Closing this bug. Seems like a duplication of bug 1601212. If this bug reproduced after bug 1601212 will be fixed please reopen. *** This bug has been marked as a duplicate of bug 1601212 ***
Hi Eyal, why is this a dup of bug 1601212? The flow and the error are different.
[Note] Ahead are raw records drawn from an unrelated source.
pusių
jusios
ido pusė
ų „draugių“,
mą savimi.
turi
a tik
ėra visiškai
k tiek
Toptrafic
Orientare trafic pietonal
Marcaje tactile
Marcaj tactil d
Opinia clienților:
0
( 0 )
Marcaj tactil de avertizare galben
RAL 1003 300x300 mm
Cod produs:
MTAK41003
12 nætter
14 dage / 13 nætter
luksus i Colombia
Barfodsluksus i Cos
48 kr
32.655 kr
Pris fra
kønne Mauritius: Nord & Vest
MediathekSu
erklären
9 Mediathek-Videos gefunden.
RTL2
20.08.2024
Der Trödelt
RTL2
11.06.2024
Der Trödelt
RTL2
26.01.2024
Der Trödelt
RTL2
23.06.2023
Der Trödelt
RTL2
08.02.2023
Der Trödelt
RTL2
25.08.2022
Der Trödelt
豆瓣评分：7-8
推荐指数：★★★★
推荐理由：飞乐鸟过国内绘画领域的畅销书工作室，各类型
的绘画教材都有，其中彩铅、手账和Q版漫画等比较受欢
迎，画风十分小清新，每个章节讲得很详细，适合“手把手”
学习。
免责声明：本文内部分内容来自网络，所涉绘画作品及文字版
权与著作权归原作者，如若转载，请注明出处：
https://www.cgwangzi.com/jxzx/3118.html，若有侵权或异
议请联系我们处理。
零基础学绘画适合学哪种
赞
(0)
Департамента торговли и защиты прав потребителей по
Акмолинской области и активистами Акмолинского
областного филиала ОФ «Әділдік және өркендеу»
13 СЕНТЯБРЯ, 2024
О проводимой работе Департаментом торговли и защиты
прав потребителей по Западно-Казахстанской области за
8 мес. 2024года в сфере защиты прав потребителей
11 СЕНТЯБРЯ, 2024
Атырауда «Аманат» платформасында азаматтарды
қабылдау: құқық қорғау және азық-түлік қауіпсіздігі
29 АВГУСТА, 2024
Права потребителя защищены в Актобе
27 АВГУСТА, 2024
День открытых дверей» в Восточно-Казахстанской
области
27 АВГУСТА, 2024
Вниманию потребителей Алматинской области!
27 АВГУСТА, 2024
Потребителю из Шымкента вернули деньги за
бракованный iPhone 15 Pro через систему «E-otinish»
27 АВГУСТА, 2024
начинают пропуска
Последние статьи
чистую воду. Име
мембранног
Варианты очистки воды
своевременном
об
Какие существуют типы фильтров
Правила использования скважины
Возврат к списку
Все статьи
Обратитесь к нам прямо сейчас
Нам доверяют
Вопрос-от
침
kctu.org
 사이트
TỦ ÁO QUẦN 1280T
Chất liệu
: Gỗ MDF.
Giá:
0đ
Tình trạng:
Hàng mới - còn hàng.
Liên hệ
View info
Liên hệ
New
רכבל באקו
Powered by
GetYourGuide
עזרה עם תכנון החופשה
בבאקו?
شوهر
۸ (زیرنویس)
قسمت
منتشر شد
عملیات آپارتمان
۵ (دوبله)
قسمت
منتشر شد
(In reply to Elad from comment #6) > Hi Eyal, why is this a dup of bug 1601212? > The flow and the error are different. The flow is the same we just added the host restart in the middle of the snapshot deletion. The snapshot deletion already failed as described in bug 1601212 and I think that this is the root cause. You can see in the VDSM log the same WARN and INFO which indicate that QEMU ignores the block-commit operation sent from Libvirt which occurs also in bug 1601212: 2018-08-01 15:26:35,787+0300 WARN (vdsm.Scheduler) [Executor] executor state: count=5 workers=set([<Worker name=periodic/4 waiting task#=0 at 0x7fb8d161d810>, <Worker name=periodic/0 running <Task discardable <Operation action=<VmDispatcher operation=<class 'vdsm.virt.periodic.BlockjobMonitor'> at 0x7fb8e01100d0> at 0x7fb8e0110110> timeout=7.5, duration=7 at 0x7fb8d15e7310> task#=1929 at 0x7fb8e017f410>, <Worker name=periodic/3 running <Task discardable <Operation action=<vdsm.virt.sampling.VMBulkstatsMonitor object at 0x7fb8e0110310> at 0x7fb8e01108d0> timeout=7.5, duration=7 at 0x7fb8d16fea10> discarded task#=1900 at 0x7fb8e017fad0>, <Worker name=periodic/2 waiting task#=1875 at 0x7fb8e017f850>, <Worker name=periodic/1 waiting task#=1903 at 0x7fb8e017f610>]) (executor:213) 2018-08-01 15:26:36,000+0300 INFO (vdsm.Scheduler) [Executor] Worker discarded: <Worker name=periodic/0 running <Task discardable <Operation action=<VmDispatcher operation=<class 'vdsm.virt.periodic.BlockjobMonitor'> at 0x7fb8e01100d0> at 0x7fb8e0110110> timeout=7.5, duration=7 at 0x7fb8d15e7310> discarded task#=1929 at 0x7fb8e017f410> (executor:355) As I wrote, if this bug reproduced after bug 1601212 will be fixed, please open again.